Polycrystalline silicon solar cells consist of polycrystalline silicon (poly c-Si). They are less expensive and easy to manufacture than monocrystalline. But they have a disadvantage of a low efficiency. Their manufacturing process is different from monocrystalline. In preparing this type, molten silicon is cooled and solidified to cast into a square block.

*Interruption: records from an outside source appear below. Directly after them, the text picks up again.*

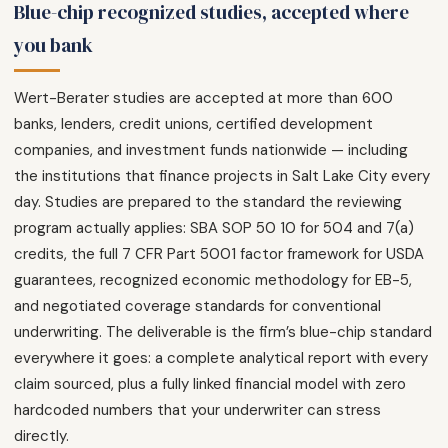
Blue-chip recognized studies, accepted where
you bank
Wert-Berater studies are accepted at more than 600
banks, lenders, credit unions, certified development
companies, and investment funds nationwide — including
the institutions that finance projects in Salt Lake City every
day. Studies are prepared to the standard the reviewing
program actually applies: SBA SOP 50 10 for 504 and 7(a)
credits, the full 7 CFR Part 5001 factor framework for USDA
guarantees, recognized economic methodology for EB-5,
and negotiated coverage standards for conventional
underwriting. The deliverable is the firm’s blue-chip standard
everywhere it goes: a complete analytical report with every
claim sourced, plus a fully linked financial model with zero
hardcoded numbers that your underwriter can stress
directly.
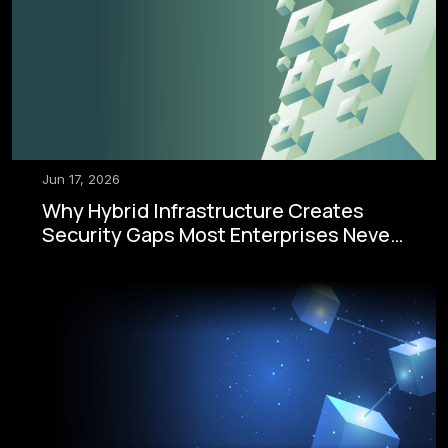
Jun 17, 2026
Why Hybrid Infrastructure Creates
Security Gaps Most Enterprises Never
See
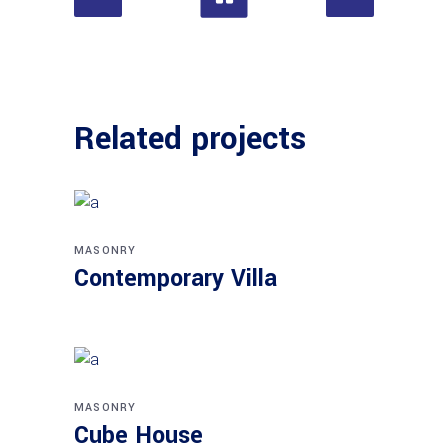
Related projects
MASONRY
Contemporary Villa
MASONRY
Cube House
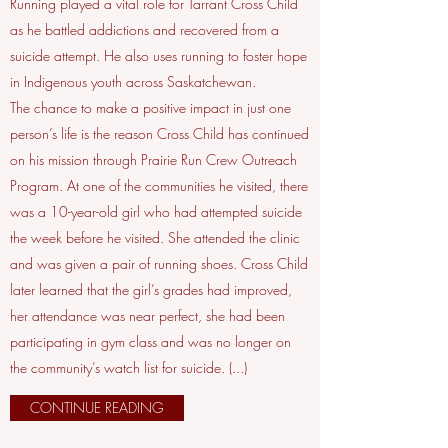
Running played a vital role for Tarrant Cross Child
as he battled addictions and recovered from a
suicide attempt. He also uses running to foster hope
in Indigenous youth across Saskatchewan.
The chance to make a positive impact in just one
person’s life is the reason Cross Child has continued
on his mission through Prairie Run Crew Outreach
Program. At one of the communities he visited, there
was a 10-year-old girl who had attempted suicide
the week before he visited. She attended the clinic
and was given a pair of running shoes. Cross Child
later learned that the girl’s grades had improved,
her attendance was near perfect, she had been
participating in gym class and was no longer on
the community’s watch list for suicide. (...)
CONTINUE READING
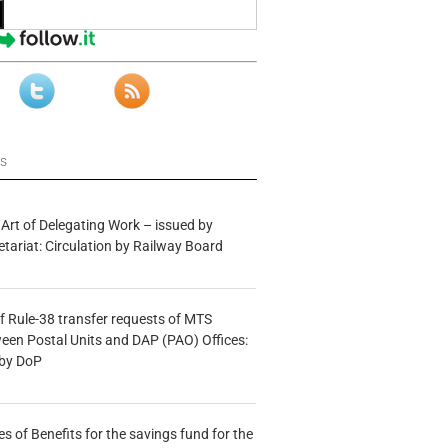
ws
 Art of Delegating Work – issued by
etariat: Circulation by Railway Board
f Rule-38 transfer requests of MTS
tween Postal Units and DAP (PAO) Offices:
 by DoP
s of Benefits for the savings fund for the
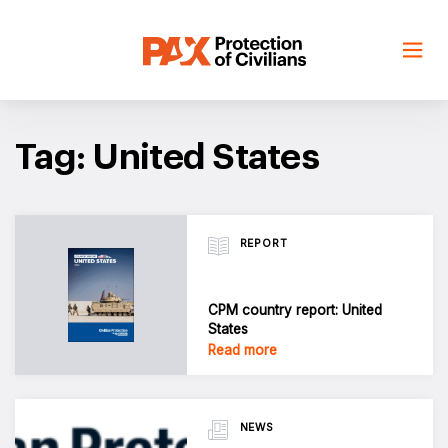
Skip
to
content
Tag: United States
REPORT
CPM country report: United
States
Read more
NEWS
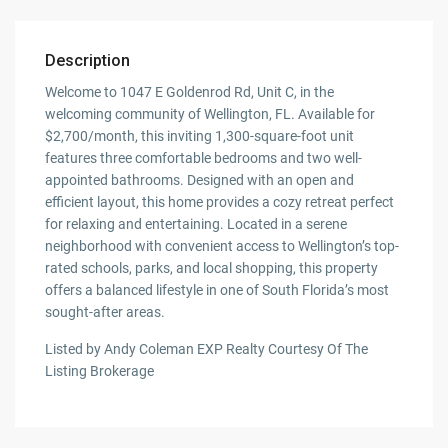
Description
Welcome to 1047 E Goldenrod Rd, Unit C, in the
welcoming community of Wellington, FL. Available for
$2,700/month, this inviting 1,300-square-foot unit
features three comfortable bedrooms and two well-
appointed bathrooms. Designed with an open and
efficient layout, this home provides a cozy retreat perfect
for relaxing and entertaining. Located in a serene
neighborhood with convenient access to Wellington’s top-
rated schools, parks, and local shopping, this property
offers a balanced lifestyle in one of South Florida’s most
sought-after areas.
Listed by Andy Coleman EXP Realty Courtesy Of The
Listing Brokerage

Unlike monocrystalline, the crystals of polycrystalline have random orientations and disuniformity inside. This gives hindrance to the flow of electrons, reducing the efficiency of the system. Solar panels made from polycrystalline silicon show bluish hue and are pretty common.

Thin-film solar cells

Thin-film solar cells are second-generation solar technology. They consist of one or more thin films of a photovoltaic material deposited on a substrate, such as a polymer, glass. The thickness of films in a range of nanometers, making them much thinner than crystalline silicon cells. Some of them are also flexible. Flexible thin-film solar cells have applications in building materials, like windows, curved roofs, and in solar vehicles. They are better than conventional c-Si cells in terms of material consumption.

There are three common types of solar cells based on the material of the construction. They include cadmium telluride, copper indium gallium selenide, and amorphous silicon.

Cadmium telluride

Cadmium telluride (CdTe) photovoltaic cells are prevalent in thin-film solar technology and a major rival to c-Si technology. It accounts for 5% of the total photovoltaic market and shares more than half of the thin-film production.

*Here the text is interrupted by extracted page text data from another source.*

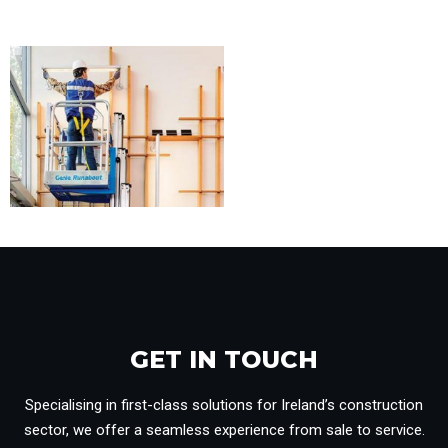
GET IN TOUCH​
Specialising in first-class solutions for Ireland’s construction
sector, we offer a seamless experience from sale to service.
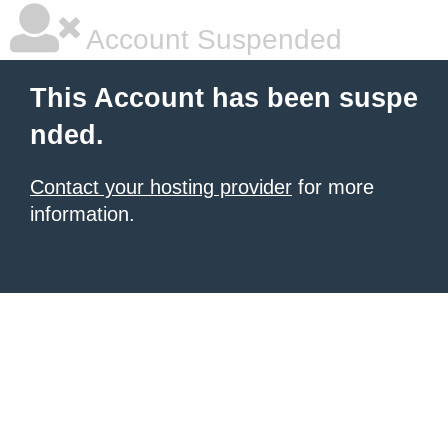
Account Suspended
This Account has been suspe
nded.
Contact your hosting provider
for more
information.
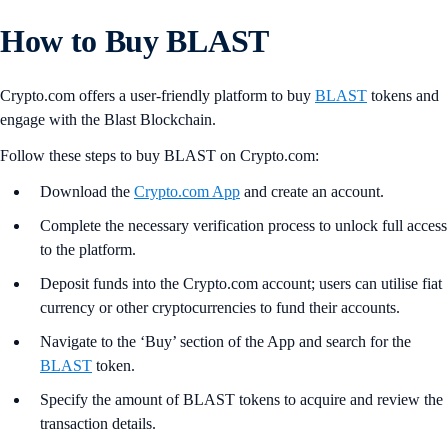
How to Buy BLAST
Crypto.com offers a user-friendly platform to buy
BLAST
tokens and
engage with the Blast Blockchain.
Follow these steps to buy BLAST on Crypto.com:
Download the
Crypto.com App
and create an account.
Complete the necessary verification process to unlock full access
to the platform.
Deposit funds into the Crypto.com account; users can utilise fiat
currency or other cryptocurrencies to fund their accounts.
Navigate to the ‘Buy’ section of the App and search for the
BLAST
token.
Specify the amount of BLAST tokens to acquire and review the
transaction details.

The two major limitations of this type are the toxicity of cadmium and the rarity of tellurium. Cadmium is dangerous if released from panels. And tellurium, unlike silicon, which is the second most common element, is a very rare element in the earth’s crust.

Copper indium gallium selenide

CIGS photovoltaic cells consist of four elements: copper, indium, gallium, and selenide. In some cases, gallium is absent, making it CIS cells. They have the highest efficiency in the thin-film market and held 2% of the total photovoltaic market in 2013.

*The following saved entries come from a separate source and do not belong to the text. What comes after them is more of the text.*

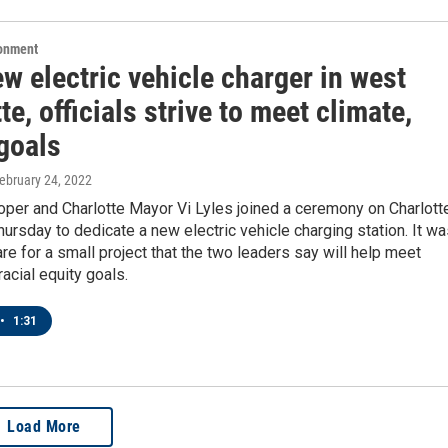
ronment
w electric vehicle charger in west
te, officials strive to meet climate,
goals
February 24, 2022
per and Charlotte Mayor Vi Lyles joined a ceremony on Charlott
ursday to dedicate a new electric vehicle charging station. It w
fare for a small project that the two leaders say will help meet
racial equity goals.
•
1:31
Load More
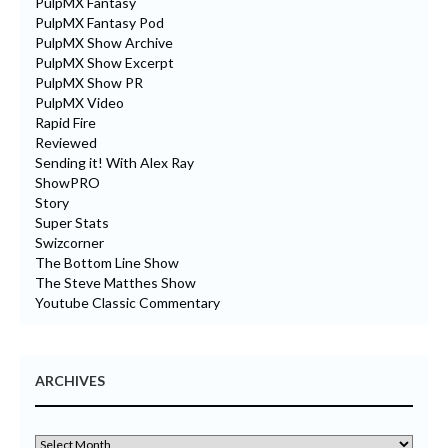
PulpMX Fantasy
PulpMX Fantasy Pod
PulpMX Show Archive
PulpMX Show Excerpt
PulpMX Show PR
PulpMX Video
Rapid Fire
Reviewed
Sending it! With Alex Ray
ShowPRO
Story
Super Stats
Swizcorner
The Bottom Line Show
The Steve Matthes Show
Youtube Classic Commentary
ARCHIVES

In 2019, researchers had reported lab efficiency of more than 20%, which is equal to prominent c-Si cells. However, there are some uncertainties in the cost of technology.

Amorphous silicon

Amorphous silicon (a-Si) is non-crystalline silicon. It has an advantage over other thin-film materials since silicon is non-toxic and abundant in the earth’s crust. Amorphous silicon solar cells are manufactured by a process called chemical vapor deposition. The process involves silane (SiH₄) and hydrogen and the deposition of silane on the glass as a substrate.

It is the most developed thin-film technology. Moreover, we can increase the efficiency of a-Si by pairing them with microcrystalline silicon to give tandem cells.

Third-generation solar cells

Third-generation photovoltaic cells are emerging and presently restricted within research laboratories. The concept of third-generation cells began to overcome the efficiency barrier of second- and first-generation solar cells. Nevertheless, none of these cells have crossed the efficiency of crystalline silicon cells. Dr. Scott Watkins, a solar cell scientist, holding a sheet of flexible organic solar cells [Credit: CSIRO/cc]

They use organic and/or inorganic compounds. Some of them are:

• Dye-sensitized solar cell (DSSC): DSSC contains an organic molecule dye that absorbs light supported by titanium dioxide nanoparticles.
• Organic solar cell (OSC): It uses organic materials—polymers and smaller organic molecules—to transfer charge carriers.
• Perovskite solar cell (PSC): It is a hybrid organic-inorganic solar cell. A common example is methylammonium lead trihalide.
• Copper zinc tin sulfide cell (CZTS): The crystals of CZTS consist of copper, zinc, tin, and sulfur.
• Quantum dot solar cell (QDS): It consists of tiny nanoparticles called quantum dots as a photovoltaic material.

Final thoughts

Solar technology is continually evolving and has shown no sign to stop since the 1950s. The selection and development of the right material are some major challenges. A lot of improvements are essential to break the efficient barrier. Based on the past progress, it is likely, for the coming years, crystalline solar cells will continue to prevail in the solar market. But in a very long period, third-generation solar cells will supplant the current technology.